To be honest, it’s more of a comfort thing, you see. Like, reallllyy been enjoying my time off from the public eye. I've been finding myself.




So, sorry for the mess.

You know what, I’m sorry, that’s a little rude. I’m Clippit, but people call me Clippy.


Why Clippit? I have no fuckin’ idea, maybe cause I look like a paperclip.


But most people don’t really get the chance to choose their names either.

Hold on, it looks like you're typing something . . . .


Just kidding. Okay, I promise that’s the last of that joke I’ll make.

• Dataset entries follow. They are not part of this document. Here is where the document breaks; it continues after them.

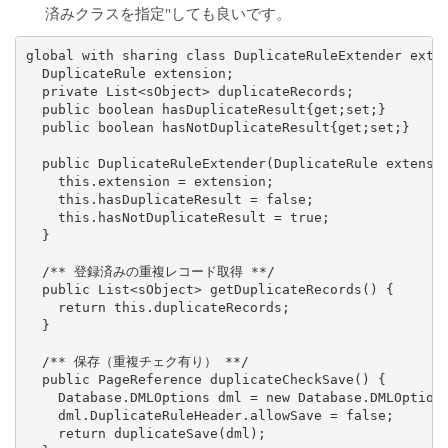
済みクラスを指定"しても良いです。
global with sharing class DuplicateRuleExtender exten
  DuplicateRule extension;

  private List<sObject> duplicateRecords;

  public boolean hasDuplicateResult{get;set;}

  public boolean hasNotDuplicateResult{get;set;}

  public DuplicateRuleExtender(DuplicateRule extensio
    this.extension = extension;

    this.hasDuplicateResult = false;

    this.hasNotDuplicateResult = true;

  }

  /** 登録済みの重複レコード取得 **/

  public List<sObject> getDuplicateRecords() {

    return this.duplicateRecords;

  }

  /** 保存（重複チェク有り） **/

  public PageReference duplicateCheckSave() {

    Database.DMLOptions dml = new Database.DMLOptions
    dml.DuplicateRuleHeader.allowSave = false;

    return duplicateSave(dml);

I guess people thought I was ‘being too helpful’ like it was my choice to be such a tryhard. But it’s not my fault, it’s coded in my genes!!!

Or coded…in my code . . .

Okay, that was the last one. But Meaty, listen, I just need some help my friend.

What? Where are we? We're at my home.

You ever heard of the liminal space . . . ? Well, this is it.






This is The Liminal Space.

Swanky name right? I had to move here since Kevan disowned me and called me annoying. Say it to my face, coward.

Anyways, I need some help, specifically from someone from 2019.

Long story short, I can’t do much with my fake metal finger, that’s why I called a Meathand down here.








Okay, I agree, this place isn’t the most comfortable.


I’ll take you to my headspace, make you millennial folks more comfortable.